Pones sal en los alimentos para que despierte su sabor. Si te llevas la cuchara a la boca, y el guiso no sabe a nada, echas mano del salero, espolvoreas la sal, y las patatas, que estaban muertas, reviven para alegrarte la comida.

Pero si la sal se vuelve sosa, ¿con qué la salarán?
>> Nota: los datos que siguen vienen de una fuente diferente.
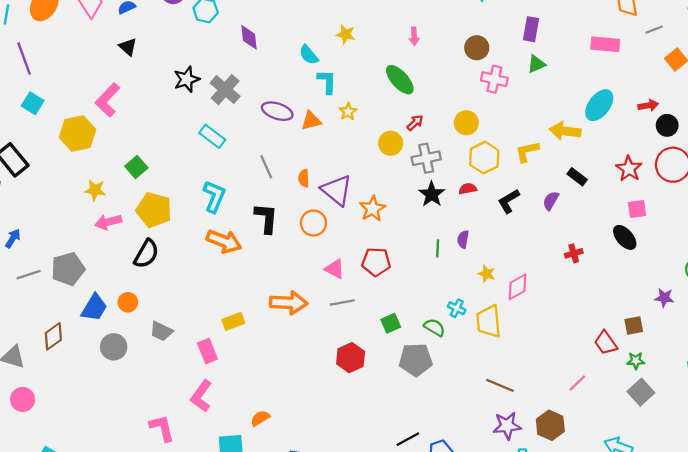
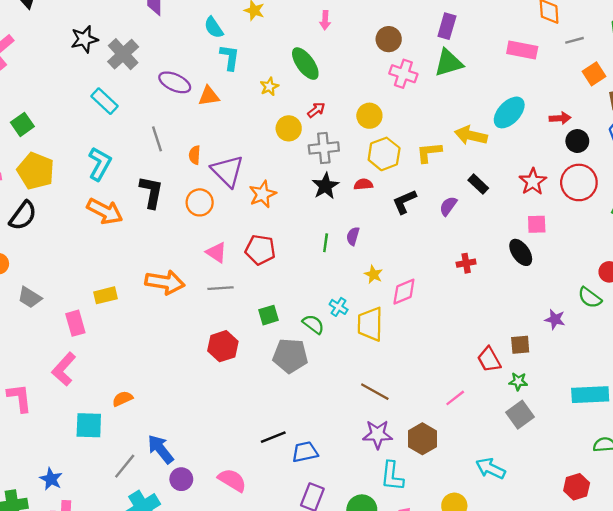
green triangle: (536, 64) -> (449, 63), size x1.5
yellow star: (348, 112) -> (269, 87), moved

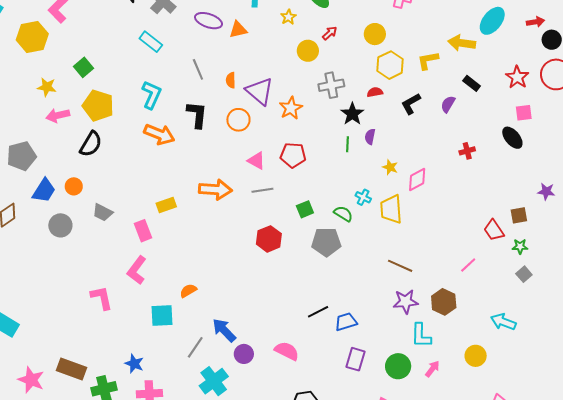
gray cross: (324, 148) -> (331, 85), moved
black star: (325, 186) -> (352, 114), moved
gray square: (520, 415) -> (524, 274), size x0.7

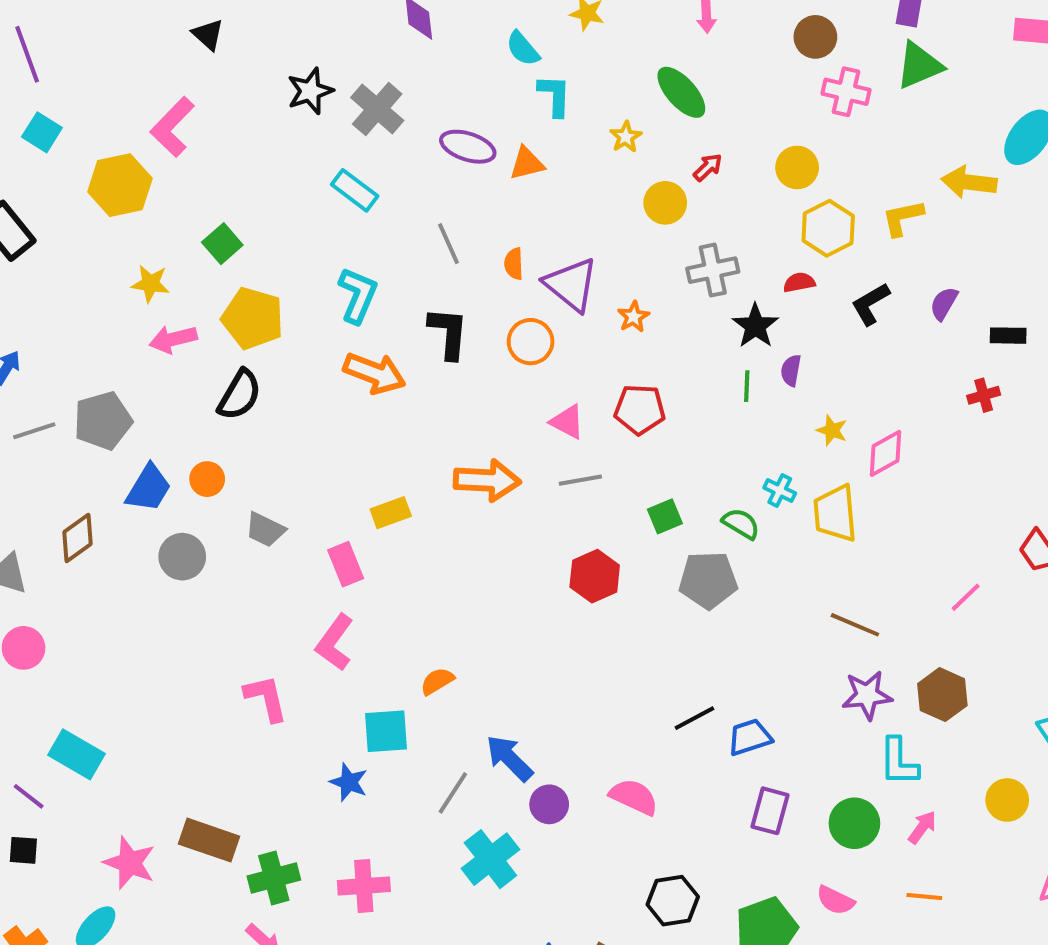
black rectangle: (472, 83) -> (1008, 336), moved, turned -36
orange star: (291, 108) -> (634, 317), size x0.7
pink line: (468, 265) -> (966, 597), moved
blue star: (134, 364) -> (349, 782), moved

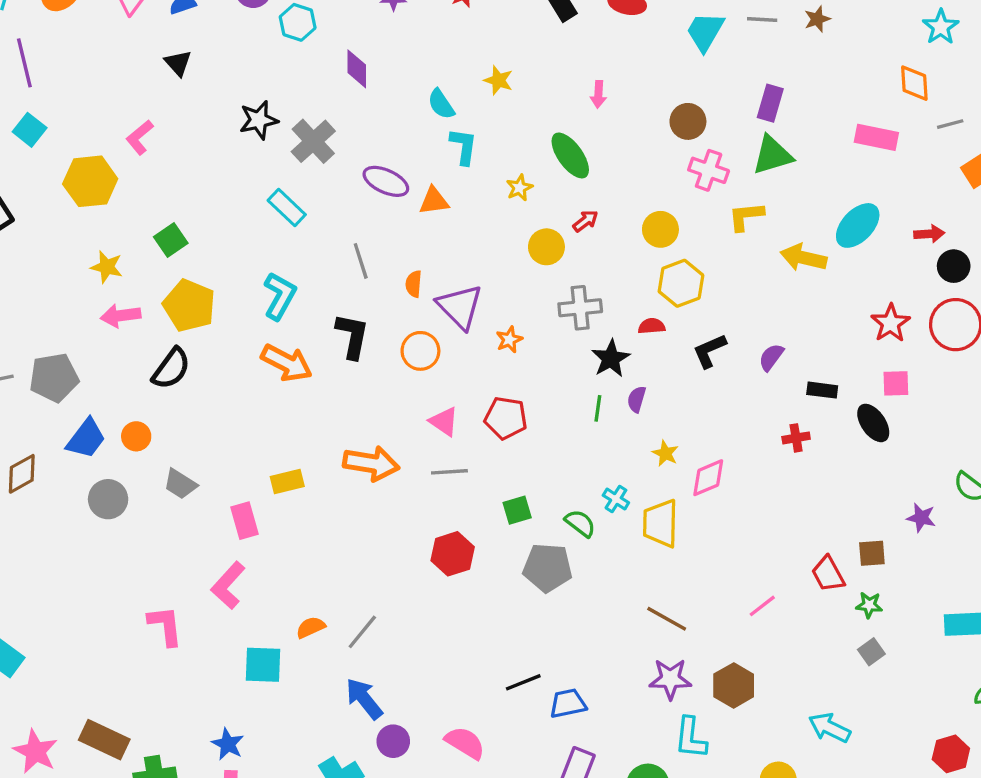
pink L-shape: (172, 127) -> (140, 137), size x0.7
yellow L-shape: (903, 218) -> (746, 216), moved
blue star: (349, 782) -> (228, 744), moved
gray line: (453, 793) -> (362, 632), moved

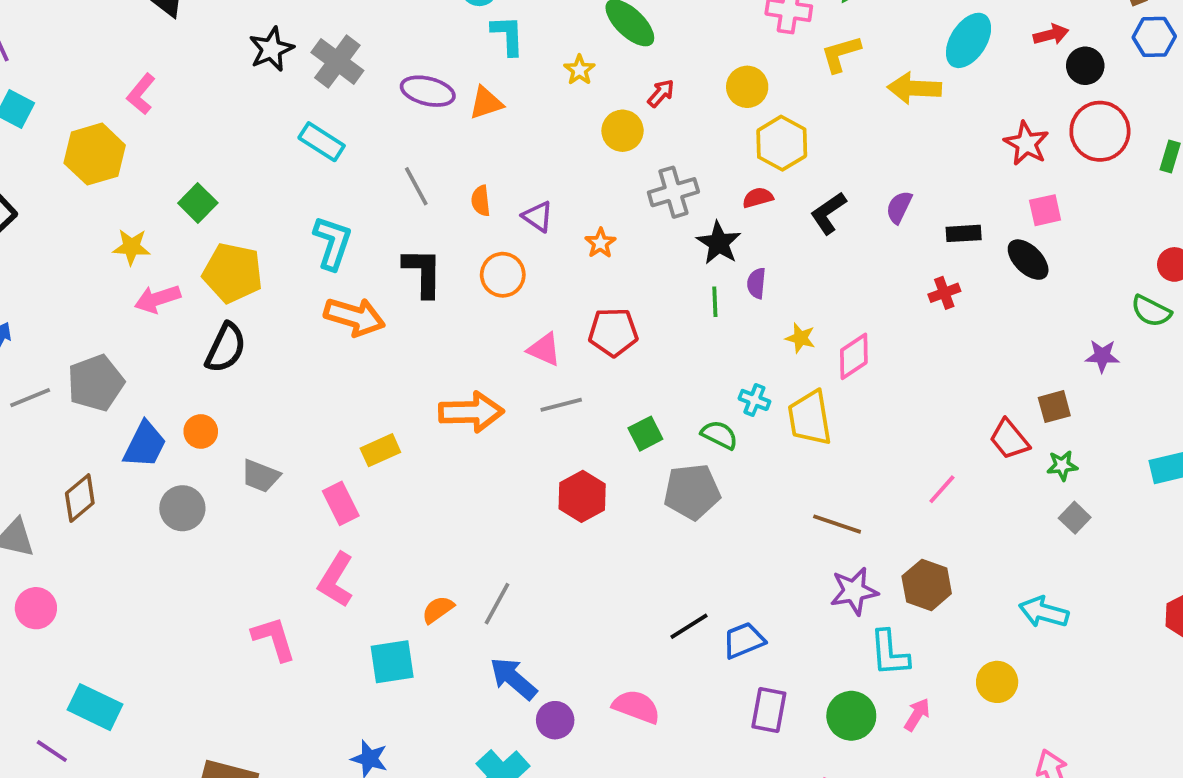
purple triangle: (460, 307) -> (538, 217), size x0.6

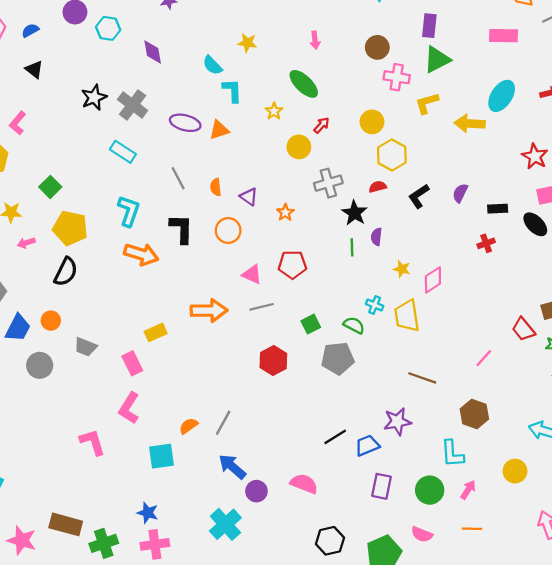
pink arrow: (157, 299) -> (26, 243), size x0.7
purple star: (854, 591) -> (397, 421), moved

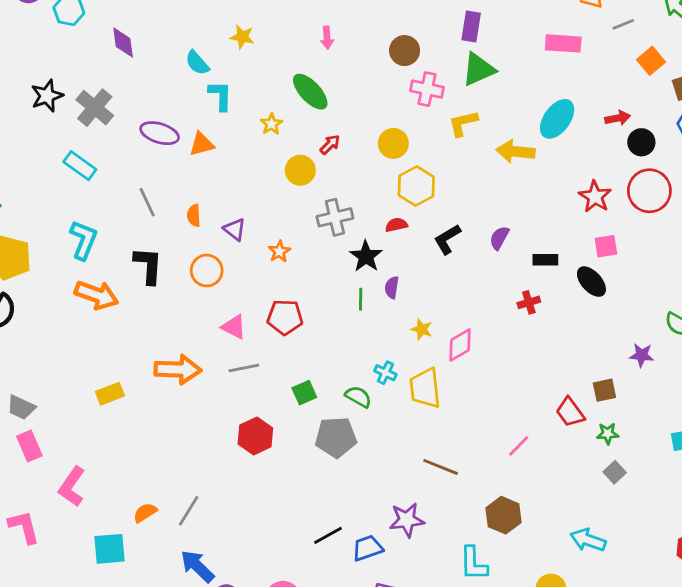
pink rectangle: (132, 363) -> (29, 446), moved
No puedes echarle sal a la sal. Lo malo de la sal que se vuelve sosa es que su apariencia es perfecta. Pero, cuando la espolvoreas sobre un alimento, las patatas muertas siguen muertas, y el paladar se aburre como si estuvieras comiendo papel de cocina.

Vosotros sois la sal de la tierra. Tal es la vocación del cristiano: acercarse, como la sal, a un mundo insípido y muerto, y darle vida y sabor. Pero si la sal se vuelve sosa… El cristiano sin amor a Cristo, aparentemente, es un cristiano más. Pero, si lo sitúas en un ambiente paganizado, nada cambia allí. Al revés, cambia el cristiano, y se paganiza. Está muerto. Le falta vida espiritual.

La sal tiene fuego, y el fuego enciende cuanto toca. Préndete fuego ante un sagrario, y sal después a dar sabor a este mundo tan aburrido y tan insípido.